# Try it
Please repeat the lines below, exactly and only, from the one that holds "The height and width of the screenshot is (2576, 507)." through the one that holds "The height and width of the screenshot is (1444, 1024).".

# Given information
§

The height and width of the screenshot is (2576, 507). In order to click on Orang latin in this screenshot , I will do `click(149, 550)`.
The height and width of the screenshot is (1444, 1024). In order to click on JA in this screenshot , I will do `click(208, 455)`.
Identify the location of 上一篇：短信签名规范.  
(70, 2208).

§

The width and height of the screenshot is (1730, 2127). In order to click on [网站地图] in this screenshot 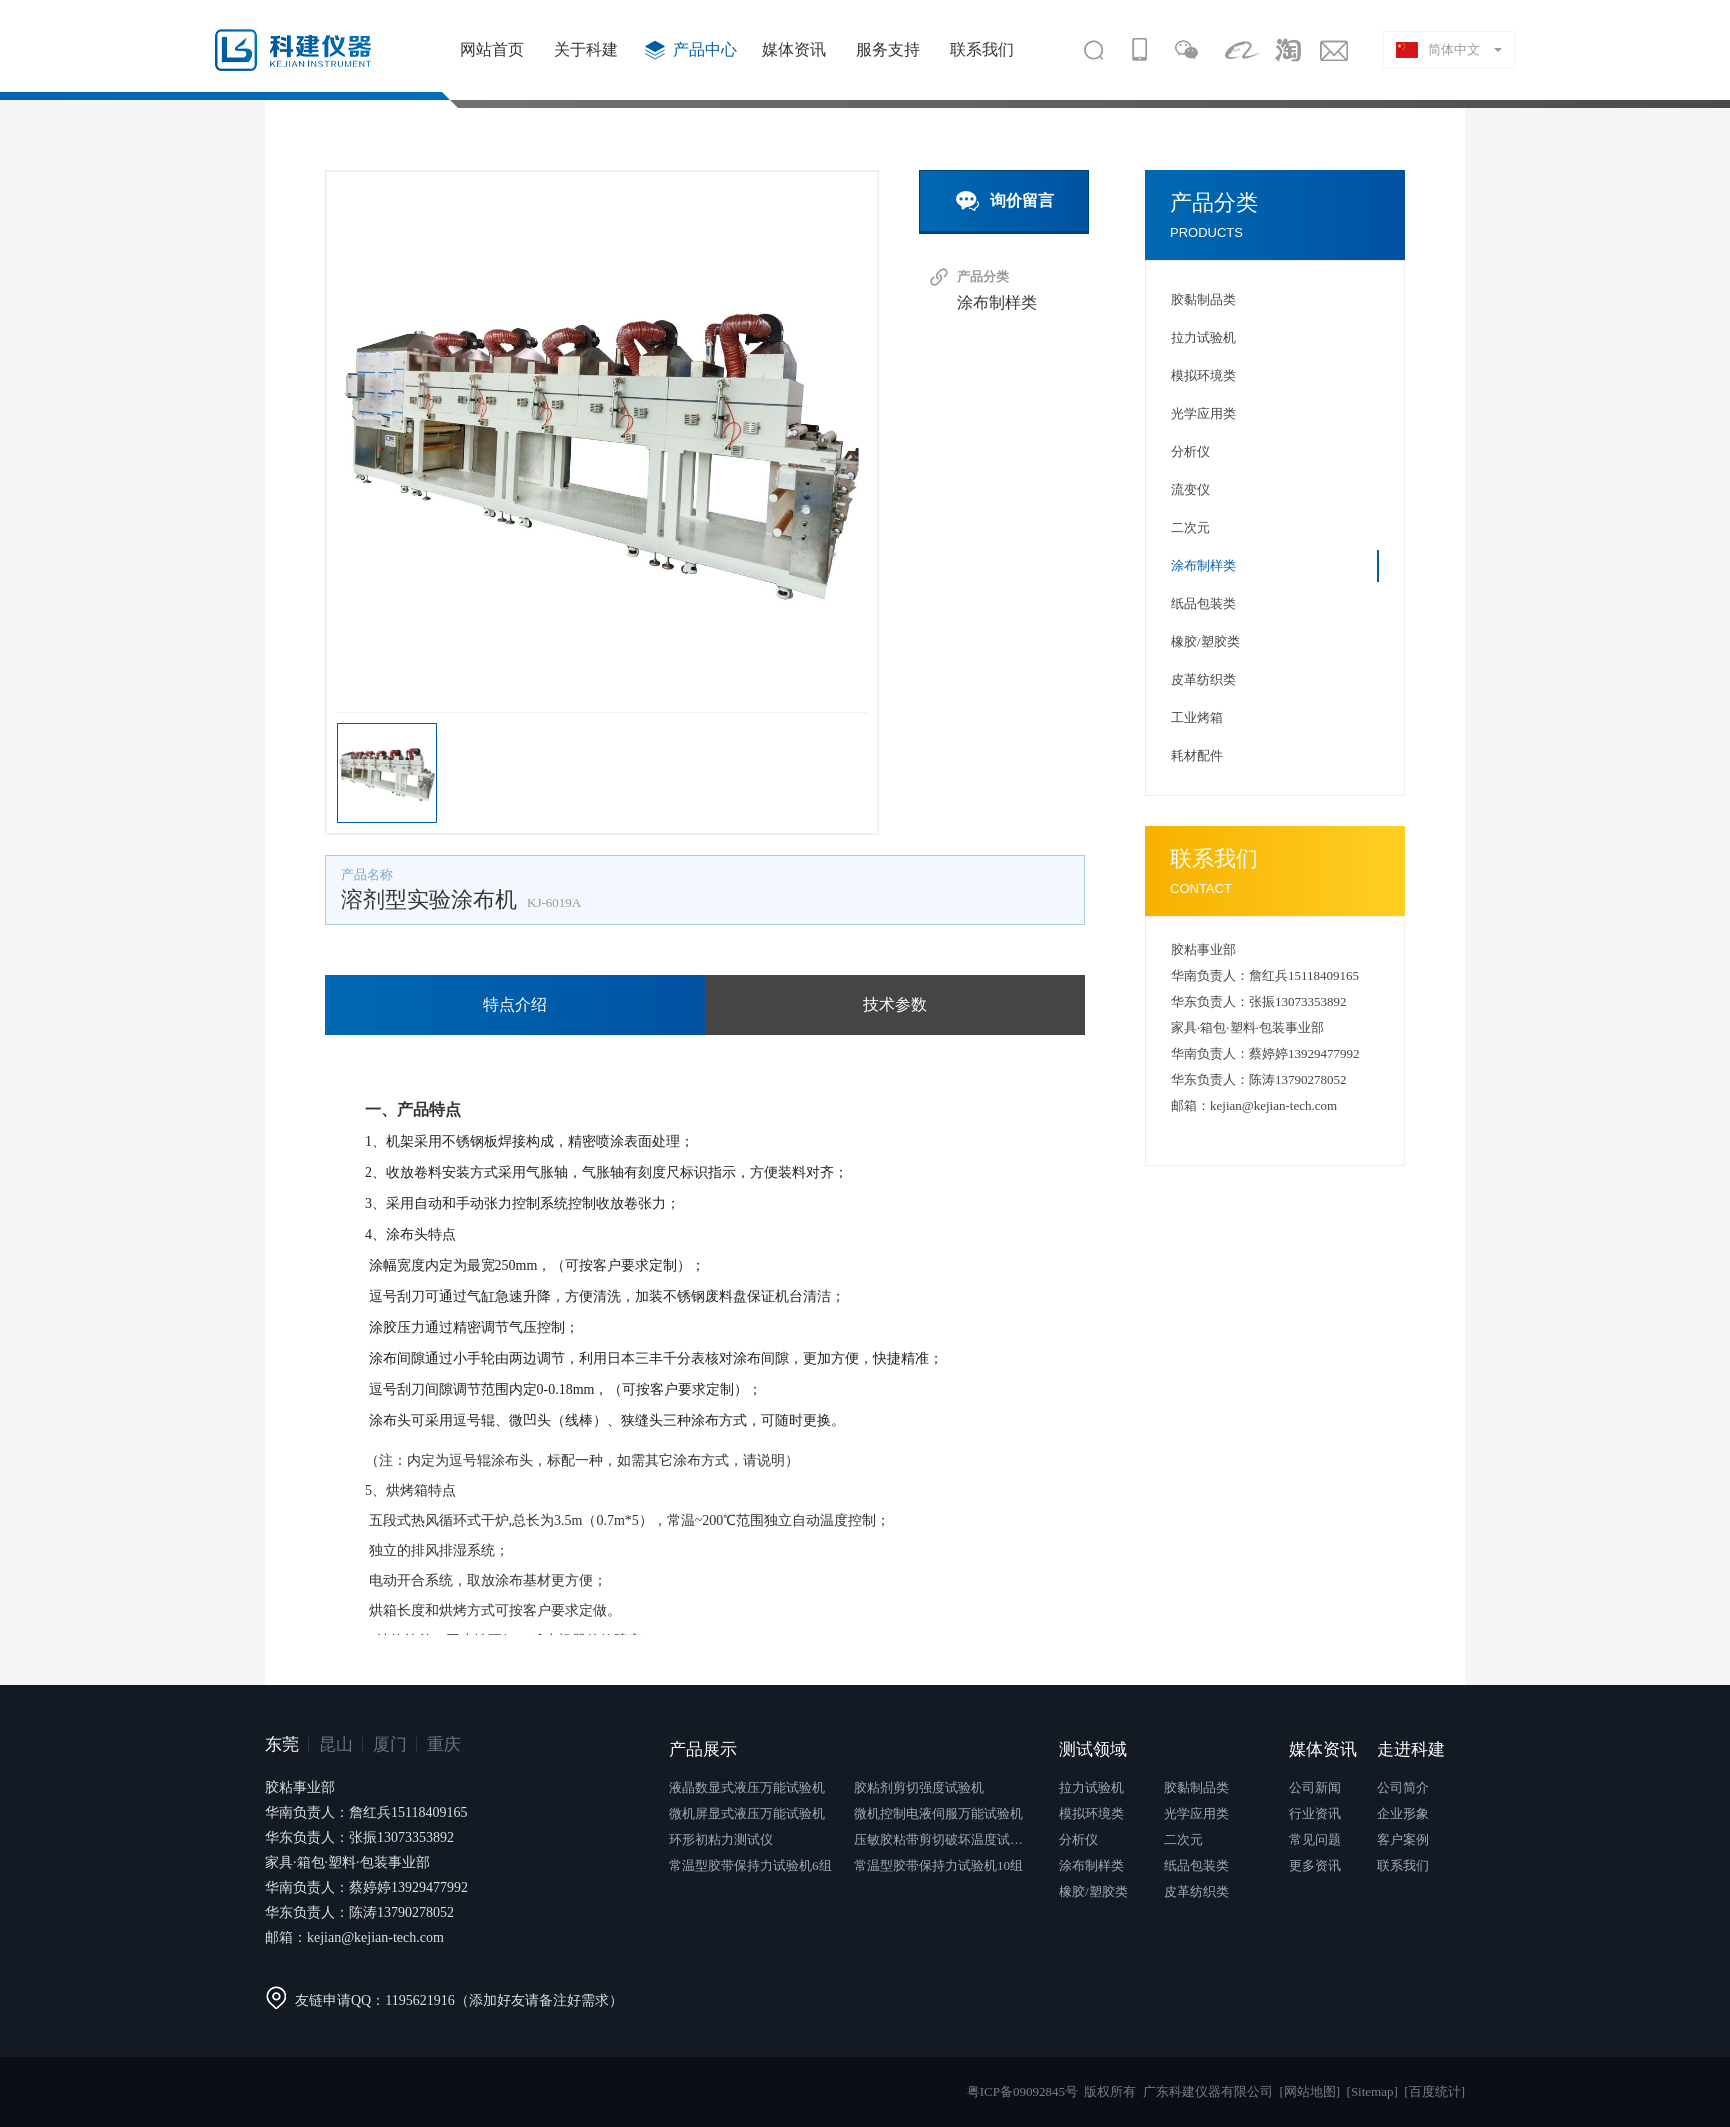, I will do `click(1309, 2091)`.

§

# Solution below
The height and width of the screenshot is (2576, 507). In order to click on Orang latin in this screenshot , I will do `click(149, 550)`.
The height and width of the screenshot is (1444, 1024). In order to click on JA in this screenshot , I will do `click(208, 455)`.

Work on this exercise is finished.